The optimization process and recommendations:
  1. Avoid Calling Functions With Indexed Columns (query line: 11): When a function is used directly on an indexed column, the database's optimizer won’t be able to use the index. For example, if the column `token` is indexed, the index won’t be used as it’s wrapped with the function `lower`. If you can’t find an alternative condition that won’t use a function call, a possible solution is to store the required value in a new indexed column.
  2. Avoid Selecting Unnecessary Columns (query line: 2): Avoid selecting all columns with the '*' wildcard, unless you intend to use them all.
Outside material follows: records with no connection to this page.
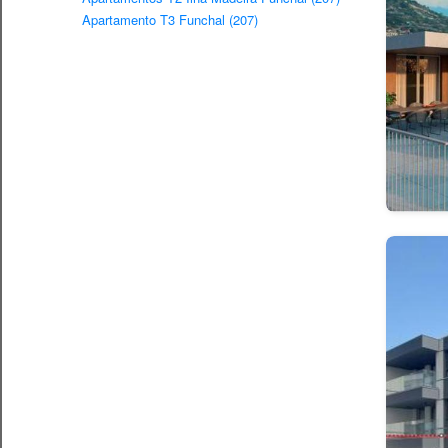
Apartamento T3 Funchal (207)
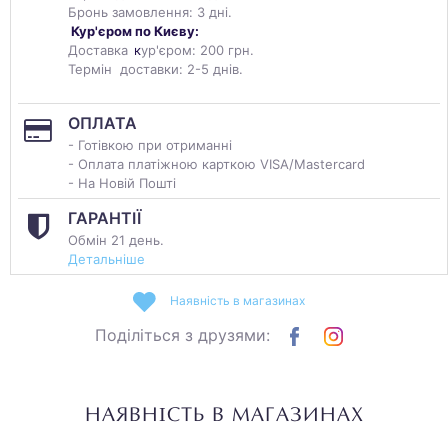
Бронь замовлення: 3 дні.
Кур'єром по Києву:
Доставка
к
ур'єром: 200 грн.
Термін доставки: 2-5 днів.
ОПЛАТА
- Готівкою при отриманні
- Оплата платіжною карткою VISA/Mastercard
- На Новій Пошті
ГАРАНТІЇ
Обмін 21 день.
Детальніше
Наявність в магазинах
Поділіться з друзями:
НАЯВНІСТЬ В МАГАЗИНАХ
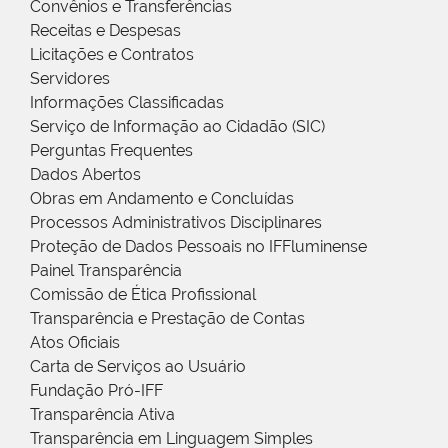
Convênios e Transferências
Receitas e Despesas
Licitações e Contratos
Servidores
Informações Classificadas
Serviço de Informação ao Cidadão (SIC)
Perguntas Frequentes
Dados Abertos
Obras em Andamento e Concluídas
Processos Administrativos Disciplinares
Proteção de Dados Pessoais no IFFluminense
Painel Transparência
Comissão de Ética Profissional
Transparência e Prestação de Contas
Atos Oficiais
Carta de Serviços ao Usuário
Fundação Pró-IFF
Transparência Ativa
Transparência em Linguagem Simples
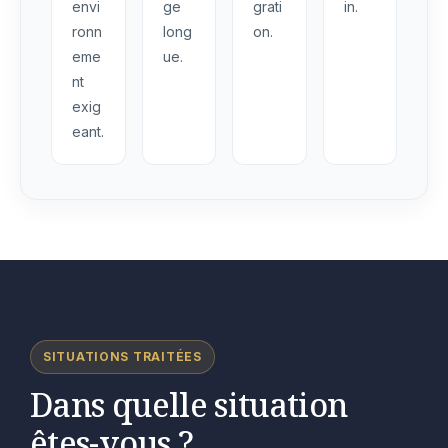
envi
ge
grati
in.
ronn
long
on.
eme
ue.
nt
exig
eant.
SITUATIONS TRAITÉES
Dans quelle situation
êtes-vous ?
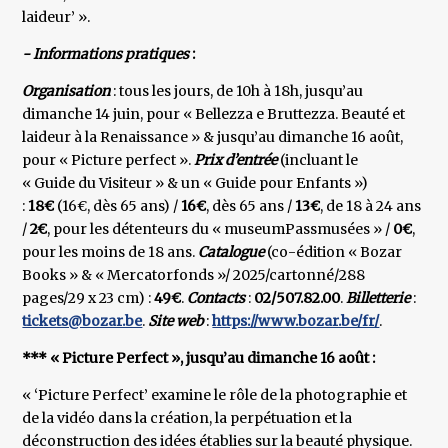
laideur’ ».
- Informations pratiques
:
Organisation
: tous les jours, de 10h à 18h, jusqu’au
dimanche 14 juin, pour « Bellezza e Bruttezza. Beauté et
laideur à la Renaissance » & jusqu’au dimanche 16 août,
pour « Picture perfect ».
Prix d’entrée
(incluant le
« Guide du Visiteur » & un « Guide pour Enfants »)
:
18€
(16€, dès 65 ans) /
16€
, dès 65 ans /
13€
, de 18 à 24 ans
/
2€
, pour les détenteurs du « museumPassmusées » /
0€
,
pour les moins de 18 ans.
Catalogue
(co-édition « Bozar
Books » & « Mercatorfonds »/ 2025/cartonné/288
pages/29 x 23 cm) :
49€
.
Contacts
:
02/507.82.00
.
Billetterie
:
tickets@bozar.be
.
Site web
:
https://www.bozar.be/fr/
.
*** « Picture Perfect », jusqu’au dimanche 16 août :
« ‘Picture Perfect’ examine le rôle de la photographie et
de la vidéo dans la création, la perpétuation et la
déconstruction des idées établies sur la beauté physique.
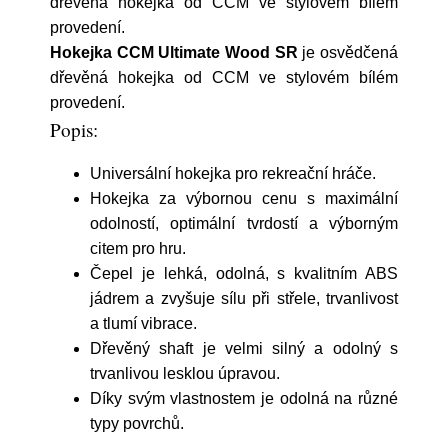
dřevěná hokejka od CCM ve stylovém bílém
provedení.
Hokejka CCM Ultimate Wood SR
je osvědčená
dřevěná hokejka od CCM ve stylovém bílém
provedení.
Popis:
Universální hokejka pro rekreační hráče.
Hokejka za výbornou cenu s maximální
odolností, optimální tvrdostí a výborným
citem pro hru.
Čepel
je lehká, odolná, s kvalitním ABS
jádrem a zvyšuje sílu při střele, trvanlivost
a tlumí vibrace.
Dřevěný shaft je velmi silný a odolný s
trvanlivou lesklou úpravou.
Díky svým vlastnostem je odolná na různé
typy povrchů.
Selecting redundant columns may result in unnecessary performance degradation.
  3. Create Optimal Indexes (modified query below): The recommended indexes are an integral part of this optimization effort and should be created before testing the execution duration of the optimized query.
  4. Use Numeric Column Types For Numeric Values (query line: 7): Referencing a numeric value (e.g. 0) as a string in a WHERE clause might result in poor performance. Possible impacts of storing numbers as varchars: more space will be used, you won't be able to perform arithmetic operations, the data won't be self-validated, aggregation functions like SUM won't work, the output may sort incorrectly and more. If the column is numeric, remove the quotes from the constant value, to make sure a numeric comparison is done.
Optimal indexes for this query:
CREATE INDEX devices_idx_id ON "devices" ("id");
The optimized query:
SELECT
        * 
    FROM
        "devices" 
    WHERE
        (
            "devices".id > '0'
        ) 
        AND (
            (
                lower("devices".token) IN (
                    '92134f4bb6a2263fd044a5a04440bc1a', 'cbf7d4a094bd266fd3f1b7ef4196172a', 'aa0f7650cf28010b5c01b77ae206f7fb'
                )
            )
        ) 
    ORDER BY
        "devices".id LIMIT 1000

Related Articles



* original question posted on StackOverflow here.